What the task asks: Omit the images and retype the records verbatim.

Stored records

------------------------------------------------

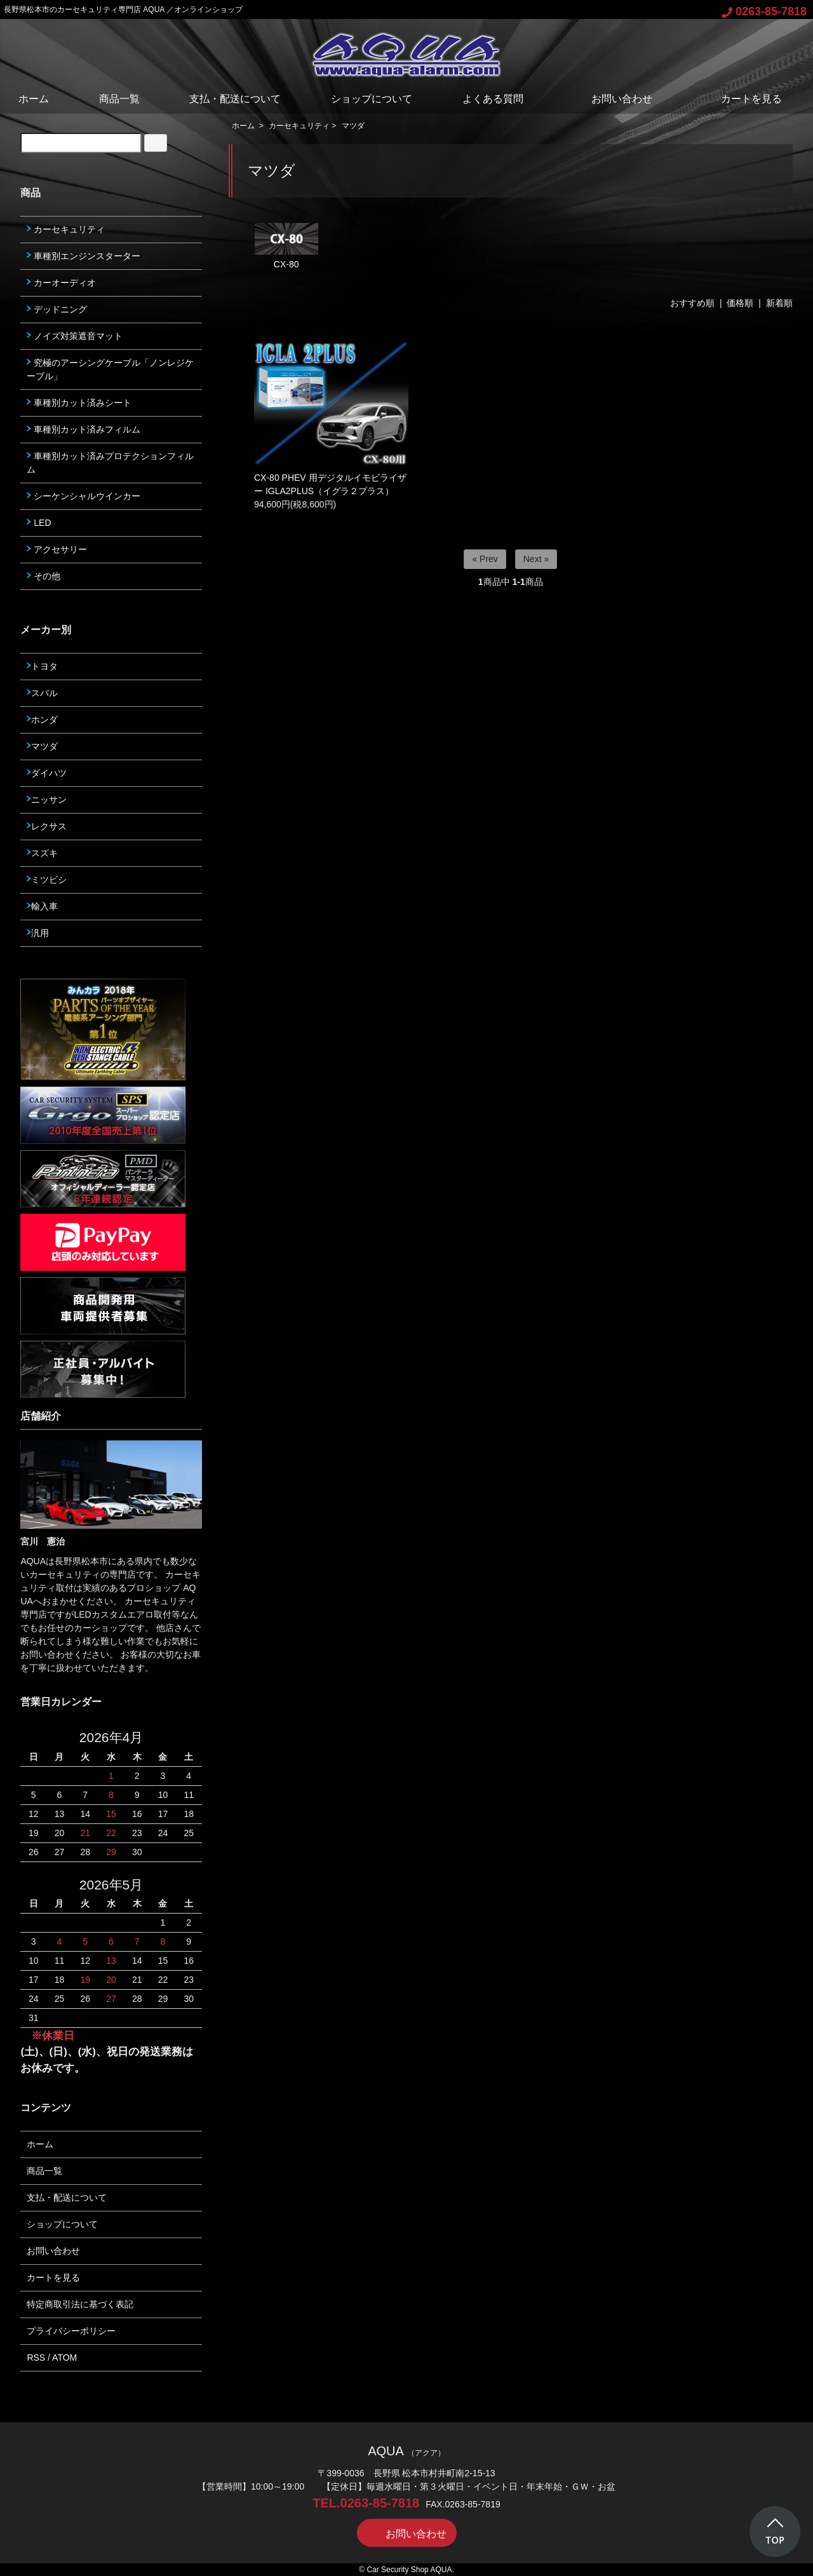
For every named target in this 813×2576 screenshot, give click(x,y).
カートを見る (742, 98)
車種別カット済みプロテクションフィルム (110, 462)
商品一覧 (119, 98)
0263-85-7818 (764, 11)
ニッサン (47, 800)
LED (39, 523)
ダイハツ (47, 773)
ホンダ (42, 719)
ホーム (33, 98)
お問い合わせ (612, 98)
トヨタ (42, 666)
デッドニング (57, 309)
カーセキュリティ (299, 125)
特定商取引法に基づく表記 (80, 2304)
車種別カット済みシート (79, 403)
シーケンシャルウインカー (83, 496)
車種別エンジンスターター (83, 256)
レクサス (47, 826)
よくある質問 (492, 98)
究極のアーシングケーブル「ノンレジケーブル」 (110, 369)
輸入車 (42, 906)
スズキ (42, 853)
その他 (43, 576)
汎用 (38, 933)
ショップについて (371, 98)
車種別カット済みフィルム (83, 429)
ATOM (64, 2357)
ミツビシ (47, 880)
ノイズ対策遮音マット (75, 336)
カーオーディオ (61, 283)
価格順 (740, 303)
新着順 (779, 303)
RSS (36, 2357)
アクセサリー (57, 549)
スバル (42, 693)
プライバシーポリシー (71, 2331)
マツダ (353, 125)
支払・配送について (235, 98)
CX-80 (286, 246)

------------------------------------------------

Completed task:
For every named target in this 813×2576 screenshot, give click(x,y).
カートを見る (742, 98)
車種別カット済みプロテクションフィルム (110, 462)
商品一覧 (119, 98)
0263-85-7818 (764, 11)
ニッサン (47, 800)
LED (39, 523)
ダイハツ (47, 773)
ホンダ (42, 719)
ホーム (33, 98)
お問い合わせ (612, 98)
トヨタ (42, 666)
デッドニング (57, 309)
カーセキュリティ (299, 125)
特定商取引法に基づく表記 (80, 2304)
車種別カット済みシート (79, 403)
シーケンシャルウインカー (83, 496)
車種別エンジンスターター (83, 256)
レクサス (47, 826)
よくある質問 (492, 98)
究極のアーシングケーブル「ノンレジケーブル」 (110, 369)
輸入車 (42, 906)
スズキ (42, 853)
その他 (43, 576)
汎用 (38, 933)
ショップについて (371, 98)
車種別カット済みフィルム (83, 429)
ATOM (64, 2357)
ミツビシ (47, 880)
ノイズ対策遮音マット (75, 336)
カーオーディオ (61, 283)
価格順 (740, 303)
新着順 (779, 303)
RSS (36, 2357)
アクセサリー (57, 549)
スバル (42, 693)
プライバシーポリシー (71, 2331)
マツダ (353, 125)
支払・配送について (235, 98)
CX-80 (286, 246)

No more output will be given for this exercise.